> EXERCISE REQUIREMENTS:
Below are the entries. Print only the lines starting at the one with "ДУМКИ ВГОЛОС" and ending at the one with "ei gyflawni yn", exactly, with no pictures.

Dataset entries
▬▬▬▬▬▬

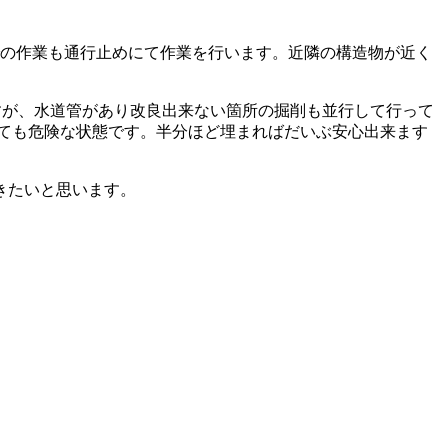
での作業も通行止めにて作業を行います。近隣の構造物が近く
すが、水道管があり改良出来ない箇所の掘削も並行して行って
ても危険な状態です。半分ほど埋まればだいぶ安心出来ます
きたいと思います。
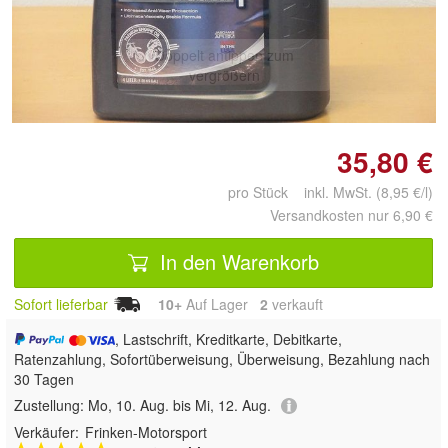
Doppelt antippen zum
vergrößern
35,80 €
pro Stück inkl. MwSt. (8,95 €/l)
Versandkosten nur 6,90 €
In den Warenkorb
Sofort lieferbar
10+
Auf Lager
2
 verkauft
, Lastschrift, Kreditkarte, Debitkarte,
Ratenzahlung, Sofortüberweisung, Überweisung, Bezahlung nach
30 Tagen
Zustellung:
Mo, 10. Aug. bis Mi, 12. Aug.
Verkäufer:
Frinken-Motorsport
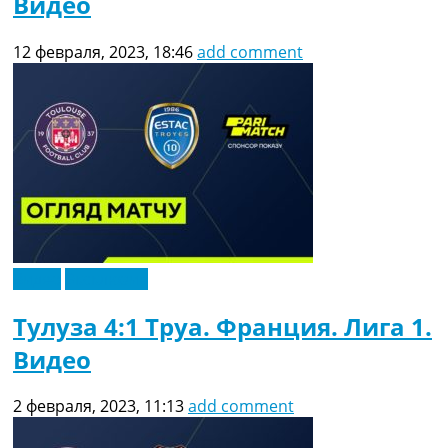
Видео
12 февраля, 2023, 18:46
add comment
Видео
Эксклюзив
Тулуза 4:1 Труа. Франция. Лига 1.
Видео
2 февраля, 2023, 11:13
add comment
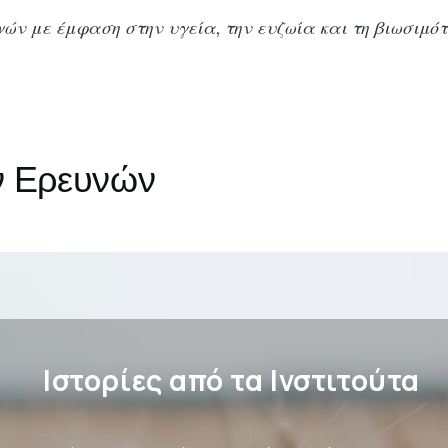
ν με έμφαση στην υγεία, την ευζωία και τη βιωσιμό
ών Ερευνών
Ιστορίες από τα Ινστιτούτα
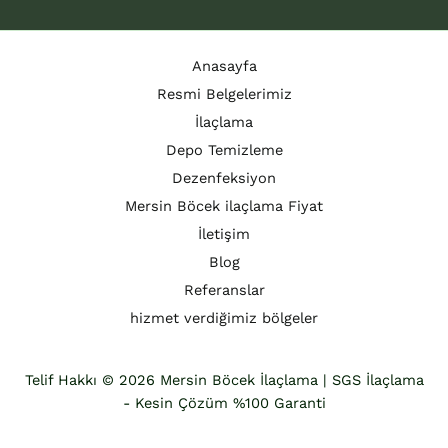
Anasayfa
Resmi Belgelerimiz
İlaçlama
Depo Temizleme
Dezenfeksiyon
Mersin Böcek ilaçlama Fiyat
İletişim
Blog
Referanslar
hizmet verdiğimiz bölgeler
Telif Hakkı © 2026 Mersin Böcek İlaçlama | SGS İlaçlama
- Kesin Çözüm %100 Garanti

▬▬▬▬▬▬

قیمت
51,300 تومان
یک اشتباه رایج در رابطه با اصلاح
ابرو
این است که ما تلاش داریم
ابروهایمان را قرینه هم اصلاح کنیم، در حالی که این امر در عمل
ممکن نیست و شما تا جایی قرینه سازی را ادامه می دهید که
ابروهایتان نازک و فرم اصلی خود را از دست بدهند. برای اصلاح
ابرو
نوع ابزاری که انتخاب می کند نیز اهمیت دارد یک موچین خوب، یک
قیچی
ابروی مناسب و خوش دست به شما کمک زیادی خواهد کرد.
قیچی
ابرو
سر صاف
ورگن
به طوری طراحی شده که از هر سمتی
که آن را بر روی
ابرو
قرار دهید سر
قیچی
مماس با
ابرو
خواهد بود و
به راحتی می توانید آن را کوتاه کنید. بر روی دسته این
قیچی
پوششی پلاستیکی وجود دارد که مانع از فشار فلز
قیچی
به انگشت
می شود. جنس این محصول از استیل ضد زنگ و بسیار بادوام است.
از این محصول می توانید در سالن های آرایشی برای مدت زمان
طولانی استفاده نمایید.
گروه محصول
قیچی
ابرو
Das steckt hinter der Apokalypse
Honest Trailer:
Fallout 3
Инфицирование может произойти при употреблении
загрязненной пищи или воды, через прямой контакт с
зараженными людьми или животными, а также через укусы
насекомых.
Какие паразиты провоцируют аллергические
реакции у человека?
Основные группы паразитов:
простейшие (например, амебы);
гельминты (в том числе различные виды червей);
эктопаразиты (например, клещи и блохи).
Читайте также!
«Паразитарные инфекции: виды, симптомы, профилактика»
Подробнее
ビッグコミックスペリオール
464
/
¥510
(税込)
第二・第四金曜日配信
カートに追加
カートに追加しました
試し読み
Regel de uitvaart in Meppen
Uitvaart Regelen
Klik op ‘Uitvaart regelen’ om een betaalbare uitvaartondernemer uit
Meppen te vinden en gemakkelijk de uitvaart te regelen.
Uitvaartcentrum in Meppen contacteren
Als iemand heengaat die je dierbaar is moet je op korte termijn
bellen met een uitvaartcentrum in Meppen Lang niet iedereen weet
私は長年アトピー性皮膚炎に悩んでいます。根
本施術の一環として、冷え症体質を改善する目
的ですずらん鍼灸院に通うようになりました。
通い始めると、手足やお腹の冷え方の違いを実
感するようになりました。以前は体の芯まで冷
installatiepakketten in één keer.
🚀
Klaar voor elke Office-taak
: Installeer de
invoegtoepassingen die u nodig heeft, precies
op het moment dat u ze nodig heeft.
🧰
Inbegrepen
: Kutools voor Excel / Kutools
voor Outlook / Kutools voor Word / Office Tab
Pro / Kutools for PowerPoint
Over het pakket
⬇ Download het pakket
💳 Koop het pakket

▬▬▬▬▬▬

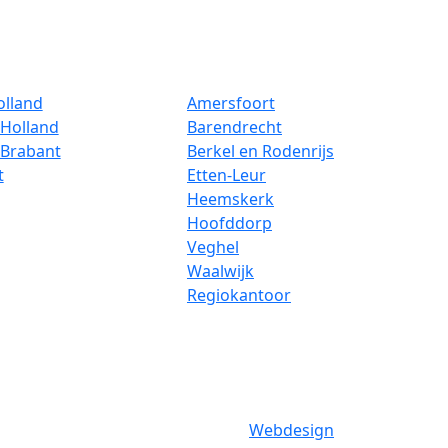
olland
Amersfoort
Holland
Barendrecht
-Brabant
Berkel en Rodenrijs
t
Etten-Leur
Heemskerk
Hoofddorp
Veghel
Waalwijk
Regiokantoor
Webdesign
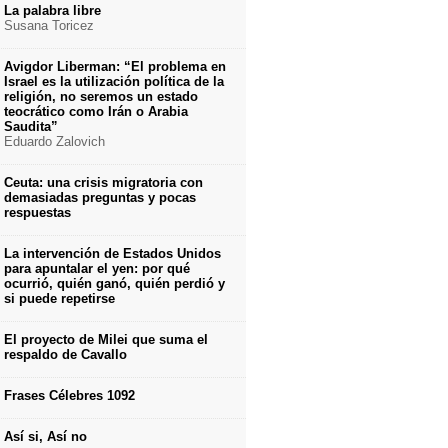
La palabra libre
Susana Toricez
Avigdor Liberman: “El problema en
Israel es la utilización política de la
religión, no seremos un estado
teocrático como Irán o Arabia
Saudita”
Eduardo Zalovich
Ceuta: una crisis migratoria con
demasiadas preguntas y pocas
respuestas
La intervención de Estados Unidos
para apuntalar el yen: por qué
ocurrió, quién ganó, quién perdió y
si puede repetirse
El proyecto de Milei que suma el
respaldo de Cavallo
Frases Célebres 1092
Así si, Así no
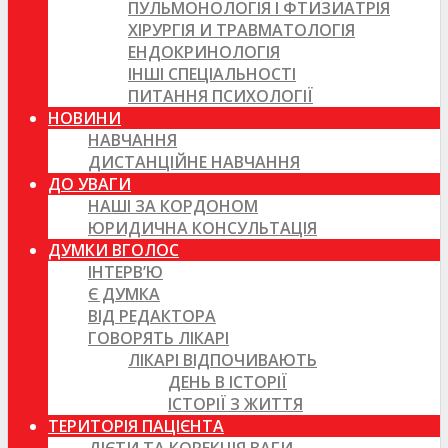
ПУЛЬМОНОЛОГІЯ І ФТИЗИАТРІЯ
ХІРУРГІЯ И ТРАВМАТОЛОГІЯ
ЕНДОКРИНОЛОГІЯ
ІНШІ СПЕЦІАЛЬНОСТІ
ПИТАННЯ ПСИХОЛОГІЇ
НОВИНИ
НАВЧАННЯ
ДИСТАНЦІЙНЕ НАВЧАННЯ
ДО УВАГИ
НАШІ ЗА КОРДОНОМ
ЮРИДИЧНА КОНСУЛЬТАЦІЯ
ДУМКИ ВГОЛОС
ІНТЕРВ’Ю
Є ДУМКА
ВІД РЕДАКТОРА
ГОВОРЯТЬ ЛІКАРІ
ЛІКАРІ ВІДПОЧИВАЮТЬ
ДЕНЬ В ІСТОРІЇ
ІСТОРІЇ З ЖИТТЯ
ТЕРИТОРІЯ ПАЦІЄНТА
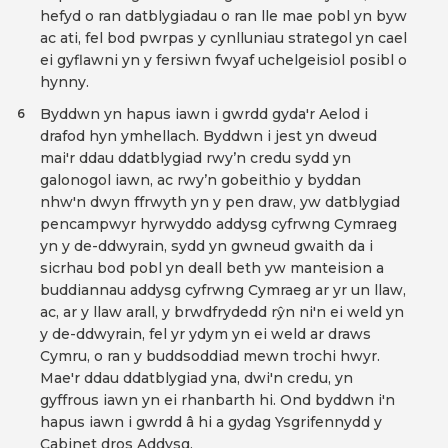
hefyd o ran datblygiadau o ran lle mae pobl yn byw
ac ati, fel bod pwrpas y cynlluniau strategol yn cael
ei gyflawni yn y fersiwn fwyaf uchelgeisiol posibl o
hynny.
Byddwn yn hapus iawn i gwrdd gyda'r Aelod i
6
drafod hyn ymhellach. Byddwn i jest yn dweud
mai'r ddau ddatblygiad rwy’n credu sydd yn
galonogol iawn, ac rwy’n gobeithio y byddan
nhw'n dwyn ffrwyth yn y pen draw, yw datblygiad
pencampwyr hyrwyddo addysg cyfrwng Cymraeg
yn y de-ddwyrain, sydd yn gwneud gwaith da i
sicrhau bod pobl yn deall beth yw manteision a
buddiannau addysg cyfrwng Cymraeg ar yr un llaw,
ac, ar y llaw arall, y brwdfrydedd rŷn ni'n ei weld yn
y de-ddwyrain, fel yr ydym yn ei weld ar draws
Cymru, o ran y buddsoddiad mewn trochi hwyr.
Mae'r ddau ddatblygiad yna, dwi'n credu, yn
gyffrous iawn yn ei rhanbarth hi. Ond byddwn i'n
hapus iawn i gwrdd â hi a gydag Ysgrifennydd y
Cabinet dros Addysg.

▬▬▬▬▬▬

> WRITTEN SOLUTION:
ДУМКИ ВГОЛОС
ІНТЕРВ’Ю
Є ДУМКА
ВІД РЕДАКТОРА
ГОВОРЯТЬ ЛІКАРІ
ЛІКАРІ ВІДПОЧИВАЮТЬ
ДЕНЬ В ІСТОРІЇ
ІСТОРІЇ З ЖИТТЯ
ТЕРИТОРІЯ ПАЦІЄНТА
hefyd o ran datblygiadau o ran lle mae pobl yn byw
ac ati, fel bod pwrpas y cynlluniau strategol yn cael
ei gyflawni yn y fersiwn fwyaf uchelgeisiol posibl o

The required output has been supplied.